Products that do not meet or maintain these standards may use other less-stringent agency marks or, in some instances, may appear in the marketplace with no marks at all. That’s partly why building awareness on how to recognize inferior cabling products is so important.
It’s worth recapping some simple steps to become better informed. First, recognize that there are well-established requirements to determine performance as well as safety of communications cable. Second, when a company correctly shows its product is UL Listed that company is giving you a reasonable level of confidence that its product meets applicable safety (and if stated, performance) standards as determined by the industry.

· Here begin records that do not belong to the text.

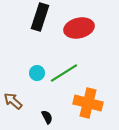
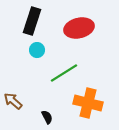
black rectangle: moved 8 px left, 4 px down
cyan circle: moved 23 px up
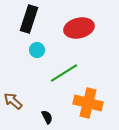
black rectangle: moved 3 px left, 2 px up
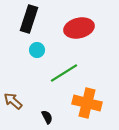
orange cross: moved 1 px left
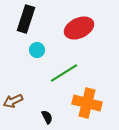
black rectangle: moved 3 px left
red ellipse: rotated 12 degrees counterclockwise
brown arrow: rotated 66 degrees counterclockwise
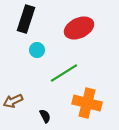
black semicircle: moved 2 px left, 1 px up
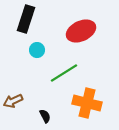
red ellipse: moved 2 px right, 3 px down
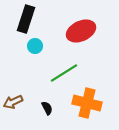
cyan circle: moved 2 px left, 4 px up
brown arrow: moved 1 px down
black semicircle: moved 2 px right, 8 px up
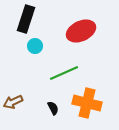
green line: rotated 8 degrees clockwise
black semicircle: moved 6 px right
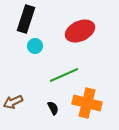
red ellipse: moved 1 px left
green line: moved 2 px down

Importantly, as the installing contractor, you have a responsibility to your customers to only use products that have been properly tested and certified for their intended use by a reputable third-party conformity assessment company. Be on guard against counterfeit product!
Hologram Helps Thwart Fraud
To help combat counterfeit products, UL introduced a holographic label requirement in October 2010 for communications cable. The new label includes the use of secure golden holographic material and color-shifting inks to prevent unauthorized label reproduction.
This type of label has been proven as an effective tool in deterring counterfeit products - oftentimes made of substandard materials and not meeting code requirements - from entering the marketplace. Although the UL holographic label is new, the remaining engineering marking information, including the Category and NEC-type designations on the cable tags or reels (and the methods for applying these markings), remains unchanged.
It is important to understand that surface printing of the letters “UL” on the cable is only permissible when the accompanying tag, reel or smallest unit container is also provided with the UL holographic Listing Mark.
The letters “UL” on the wire/cable itself is only a supplemental method of identifying a UL Listing and should not be considered primary evidence of a UL Listing. A combination of the two steps above is the only method provided by UL to identify products manufactured under its Listing and follow-up service.
Code authorities have already begun to see cables with the new holographic labels during their inspections and will see an increasing number of cables with these markings in the future. Although manufacturers can no longer add nonholographic labels to cable, it may still take a few months for cable with the nonholographic Listing Marks to be cleared from the supply chain.